At least ten guards are being held hostage by prisoners at Paraguay's largest prison, according to the country's authorities.
During the afternoon on Tuesday, inmates in the Tacumb jail in the capital city of Asunción began to cause a commotion. Stones being thrown at the police by inmates who were held on the top of the jail were caught on camera.
The superintendent of the correctional facility asserts that those responsible for the disturbances are members of the Rotela Clan prison gang.
The exact number of guards that are still being kept as hostages is unknown at this time.
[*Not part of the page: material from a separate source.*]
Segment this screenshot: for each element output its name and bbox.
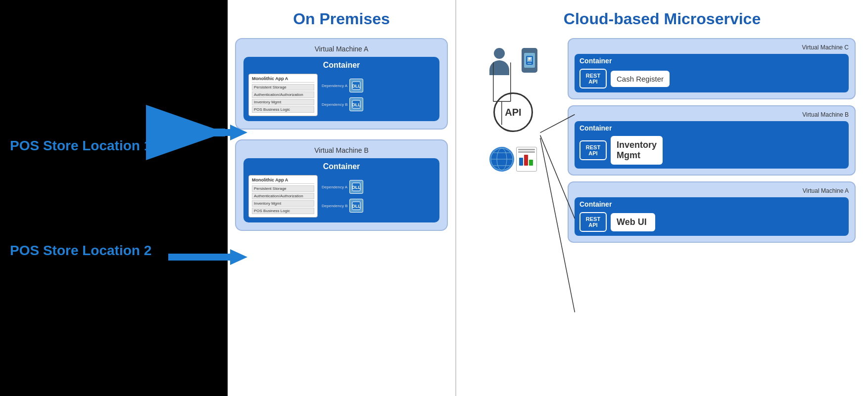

In a video call with a local radio station on Wednesday morning local time, the superintendent of the prison, Luis Esquivel, stated that he and 21 guards were still being held by the rioters.
Mr. Esquivel stood in front of his uniformed employees "at the back of a wing" to explain that he and the guards had been detained for 15 hours. He added that they are receiving "good treatment."
According to Mr. Esquivel, the prisoners have made three demands in exchange for releasing the hostages: a guarantee that the police will not storm the prison, a signed document stating that there will be no retaliation for the riot, and a promise that the overcrowded Tacumb prison will be reopened for new inmates.
Local media have reported that the Rotela Clan is attempting to increase its influence in Tacumb by having even more of its members sent there, despite the fact that the prison already holds thousands more inmates than it was designed to.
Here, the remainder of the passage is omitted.